Lebensgefährliches Überholen

Als ich heute nachmittag aus dem Büro nach Hause kam, bin ich den Alten Postweg gefahren, weil ich bei dem schönen Wetter einen kleinen Umweg gemacht habe. Leider scheinen nicht alle Verkehrsteilnehmer bei so einem Wetter entspannt zu sein.

Enger Überholvorgang auf dem Alten Postweg.
Wer einen Fahrradfahrenden so dicht überholt, noch dazu mit einem wirklich gehörigen Geschwindigkeitsüberschuss, der ist ein Arschloch. Es tut mir sehr leid, aber ich kann dafür wirklich keine andere Bezeichnung finden, die annähernd das trifft, was das Benehmen solcher Menschen widerspiegelt. Und dabei ist mir fast egal, ob es aus Gleichgültigkeit, Unwissen oder sogar mit purer Absicht geschieht.

Ein Meter und fünzig Zentimeter ist der Mindestabstand, welcher beim Überholen laut Rechtsprechung – nicht erst seit gestern oder in ein paar Wochen – einzuhalten ist. Das was da eben geschehen ist, war lebensgefährlich. Und dabei ist nicht das Fahrrad, nicht das Wetter und auch nicht die Straße für die Gefährlichkeit verantwortlich. Ganz alleine die Person hinter dem Lenkrad ist die Gefahr!

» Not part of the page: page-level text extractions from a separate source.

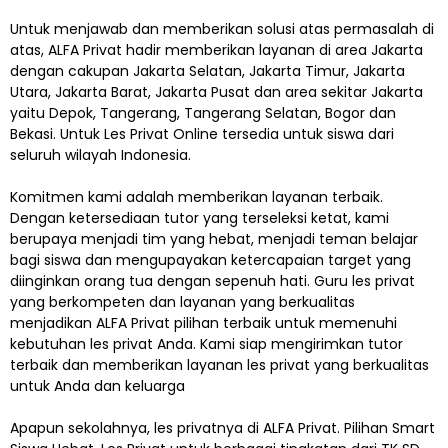
Untuk menjawab dan memberikan solusi atas permasalah di
atas, ALFA Privat hadir memberikan layanan di area Jakarta
dengan cakupan Jakarta Selatan, Jakarta Timur, Jakarta
Utara, Jakarta Barat, Jakarta Pusat dan area sekitar Jakarta
yaitu Depok, Tangerang, Tangerang Selatan, Bogor dan
Bekasi. Untuk Les Privat Online tersedia untuk siswa dari
seluruh wilayah Indonesia.
Komitmen kami adalah memberikan layanan terbaik.
Dengan ketersediaan tutor yang terseleksi ketat, kami
berupaya menjadi tim yang hebat, menjadi teman belajar
bagi siswa dan mengupayakan ketercapaian target yang
diinginkan orang tua dengan sepenuh hati. Guru les privat
yang berkompeten dan layanan yang berkualitas
menjadikan ALFA Privat pilihan terbaik untuk memenuhi
kebutuhan les privat Anda. Kami siap mengirimkan tutor
terbaik dan memberikan layanan les privat yang berkualitas
untuk Anda dan keluarga
Apapun sekolahnya, les privatnya di ALFA Privat. Pilihan Smart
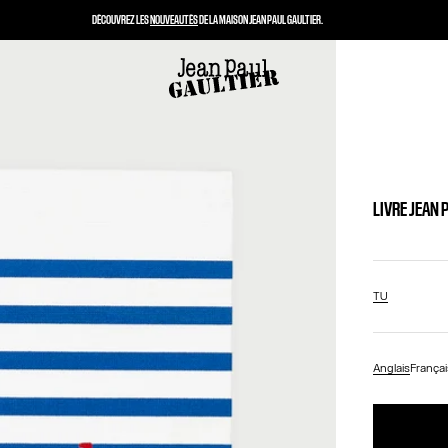
DÉCOUVREZ LES
NOUVEAUTÉS
DE LA MAISON JEAN PAUL GAULTIER.
LIVRE JEAN 
TU
Anglais
Françai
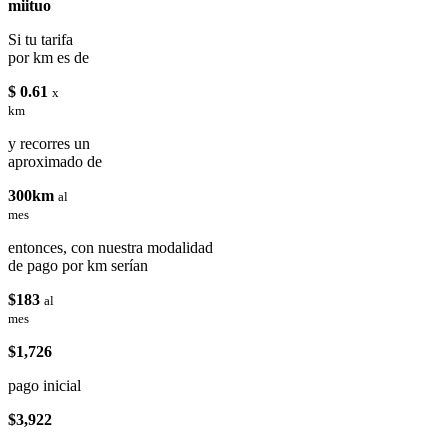
miituo
Si tu tarifa
por km es de
$ 0.61
x
km
y recorres un
aproximado de
300km
al
mes
entonces, con nuestra modalidad
de pago por km serían
$183
al
mes
$1,726
pago inicial
$3,922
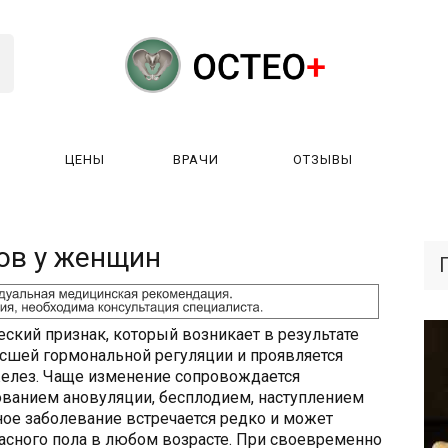
ЦЕНЫ
ВРАЧИ
ОТЗЫВЫ
К РАБОТАЕТ?
ЛИЦЕНЗИИ
ЦЕНЫ
ВРАЧИ
ОТЗЫ
ов у женщин
еский признак, который возникает в результате
ысшей гормональной регуляции и проявляется
елез. Чаще изменение сопровождается
ванием ановуляции, бесплодием, наступлением
е заболевание встречается редко и может
асного пола в любом возрасте. При своевременно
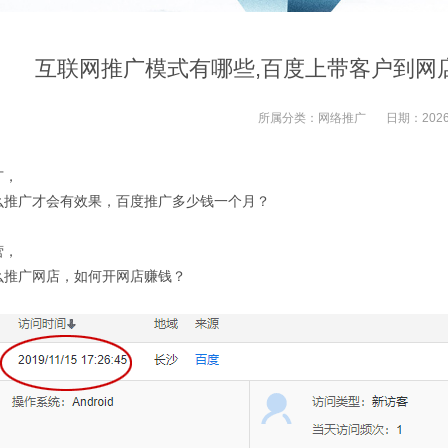
互联网推广模式有哪些,百度上带客户到网
所属分类：
网络推广
日期：
2026
广，
么推广才会有效果，百度推广多少钱一个月？
营，
么推广网店，如何开网店赚钱？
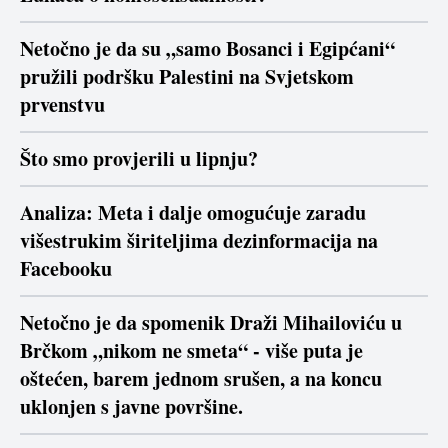
Netočno je da su „samo Bosanci i Egipćani“
pružili podršku Palestini na Svjetskom
prvenstvu
Što smo provjerili u lipnju?
Analiza: Meta i dalje omogućuje zaradu
višestrukim širiteljima dezinformacija na
Facebooku
Netočno je da spomenik Draži Mihailoviću u
Brčkom „nikom ne smeta“ - više puta je
oštećen, barem jednom srušen, a na koncu
uklonjen s javne površine.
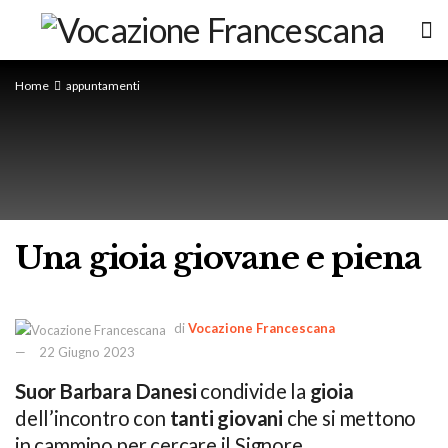
Home
appuntamenti
Una gioia giovane e piena
di
Vocazione Francescana
22 Giugno 2023
Suor Barbara Danesi
condivide la
gioia
dell’incontro con
tanti giovani
che si mettono
in cammino per cercare il Signore.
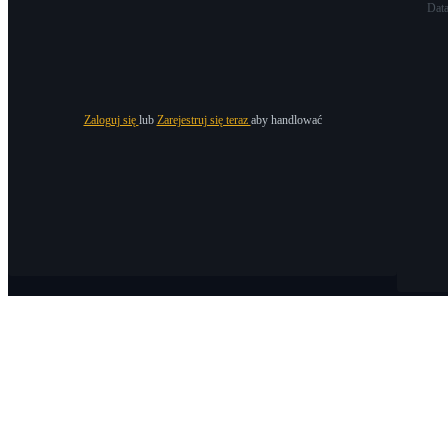
Dat
Zaloguj się
lub
Zarejestruj się teraz
aby handlować
O Bitrue
O nas
Ogłoszenia
Bitrue Blog
Warunki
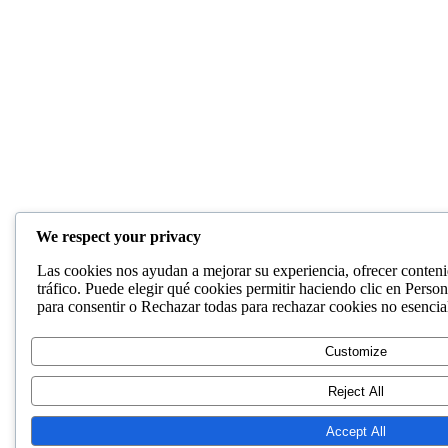
We respect your privacy
Las cookies nos ayudan a mejorar su experiencia, ofrecer conteni
tráfico. Puede elegir qué cookies permitir haciendo clic en Person
para consentir o Rechazar todas para rechazar cookies no esencia
Customize
Reject All
Accept All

Und das rechte dort auf der Straße ist übrigens kein Radweg. Auch wenn das bestimmt 90% der Menschen denken. Das ist ein Gehweg, den ich mit Schritttempo auch mit dem Fahrrad nutzen dürfte. Aber warum sollte ich das tun? Die Fahrbahn ist glatt, breit und übersichtlich. Warum soll ich vor solchen Verkehrsrowdies kuschen? Warum wird so ein lebengefährdendes Verhalten nicht als das bezeichnet, was es ist und mit entsprechenden Konsequenzen bedacht? Warum wird dann immer nur mit dem Finger auf den Fahrradfahrer gezeigt?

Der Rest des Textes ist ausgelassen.